There is this strange behavior of stringr, which is really annoying me. stringr changes without a warning the encoding of some strings that contain exotic characters, in my case ø, å, æ, é and some others... If you str_trim a vector of characters, then those with exotic letters will be converted to a new Encoding.

letter1 <- readline('Gimme an ASCII character!')     # try q or a
letter2 <- readline('Gimme an non-ASCII character!') # try ø or é
Letters <- c(letter1, letter2)
Encoding(Letters)           # 'unknown'
Encoding(str_trim(Letters)) # mixed 'unknown' and 'UTF-8'

This is a problem because I use data.table for (fast) merge of big tables and that data.table does not support mixed encoding and because I could not find a way to get back to the uniform encoding.

Any work-around?

EDIT: i thought I could get back to the base functions, but they don't either protect encoding. paste conserves it, but not sub for instance.

 Encoding(paste(' ', Letters))                 # 'unknown'
 Encoding(str_c(' ', Letters))                 # mixed
 Encoding(sub('^ +', '', paste(' ', Letters))) # mixed

回答1:

R doesn’t always make it easy to convert between encodings (there’s the function iconv for that but what this function accepts is platform dependent).
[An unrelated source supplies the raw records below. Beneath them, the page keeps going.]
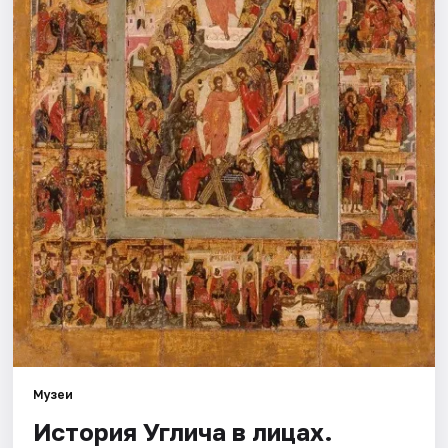
Города
Площадки
Артисты
Рейтинги
Музеи
История Углича в лицах.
However, at the very least you can always reset the encoding marking of a string to “unknown”:

Letters = str_trim(Letters)
Encoding(Letters)
# [1] "unknown" "UTF-8"
Encoding(Letters) = ''
Encoding(Letters)
# [1] "unknown" "unknown"

However, note that this only marks the encoding of a string, it doesn’t actually re-encode the string. As a consequence, this can lead to garbled data. As mentioned in the comments, this is at best a hack, not an actual fix for the problem.
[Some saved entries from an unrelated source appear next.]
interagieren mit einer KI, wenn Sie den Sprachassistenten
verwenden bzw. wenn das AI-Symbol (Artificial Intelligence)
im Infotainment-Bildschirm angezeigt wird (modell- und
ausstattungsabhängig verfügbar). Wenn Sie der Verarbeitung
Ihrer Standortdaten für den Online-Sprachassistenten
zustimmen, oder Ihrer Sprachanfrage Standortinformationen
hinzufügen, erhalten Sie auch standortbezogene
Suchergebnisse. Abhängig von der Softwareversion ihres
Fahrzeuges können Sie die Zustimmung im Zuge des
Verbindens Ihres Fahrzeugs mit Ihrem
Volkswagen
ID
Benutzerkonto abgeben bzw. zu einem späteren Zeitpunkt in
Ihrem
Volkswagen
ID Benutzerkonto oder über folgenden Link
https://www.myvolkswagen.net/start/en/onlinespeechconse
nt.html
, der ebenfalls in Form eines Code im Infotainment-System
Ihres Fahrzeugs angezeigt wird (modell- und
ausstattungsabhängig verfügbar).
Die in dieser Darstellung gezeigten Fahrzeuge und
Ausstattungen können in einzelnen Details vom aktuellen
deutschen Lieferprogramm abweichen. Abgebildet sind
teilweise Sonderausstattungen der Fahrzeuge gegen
Encoding exemplifies R’s trouble to work properly with encodings. The documentation says:

ASCII strings will never be marked with a declared encoding, since their representation is the same in all supported encodings.
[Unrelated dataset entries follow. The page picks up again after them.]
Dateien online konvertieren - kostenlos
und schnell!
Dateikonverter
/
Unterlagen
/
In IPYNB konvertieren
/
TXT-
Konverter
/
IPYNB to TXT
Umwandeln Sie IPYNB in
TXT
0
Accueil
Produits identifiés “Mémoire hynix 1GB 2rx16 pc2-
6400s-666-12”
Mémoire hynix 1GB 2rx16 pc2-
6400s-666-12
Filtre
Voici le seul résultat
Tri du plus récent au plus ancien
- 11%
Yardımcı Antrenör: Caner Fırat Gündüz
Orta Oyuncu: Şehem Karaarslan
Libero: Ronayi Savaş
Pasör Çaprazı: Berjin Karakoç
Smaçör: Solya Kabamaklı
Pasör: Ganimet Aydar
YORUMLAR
… which is obviously not helpful at all (and also more than a bit misleading; an UTF-8 string consisting only of code points < 128 may look indistinguishable to an ASCII string but operating on it should yield different results depending on encoding, which is why it should effectively be marked).

Interestingly, neither enc2native nor enc2utf8 will do the desired thing here — both will yield in different encodings for the two strings in Letters, a direct consequence of the Encoding problem cited above.



回答2:

stringr is changing the encoding because stringr is a wrapper around the stringi package, and stringi always encodes in UTF-8. See help("stringi-encoding", package = "stringi") for details and an explanation of this design choice.

To avoid problems with merging data.tables, just make sure all the id variable(s) are encoded in UTF-8. You can do that using stri_enc_toutf8 in the stringi package, or using iconv.



回答3:

With this recent commit, data.table now takes care of these mixed encodings implicitly by ensuring proper encodings while creating data.tables, as well as by ensuring proper encodings in functions like unique() and duplicated().

See news item (23) under bugs for v1.9.7 in README.md.

Please test and write back if you face any further issues.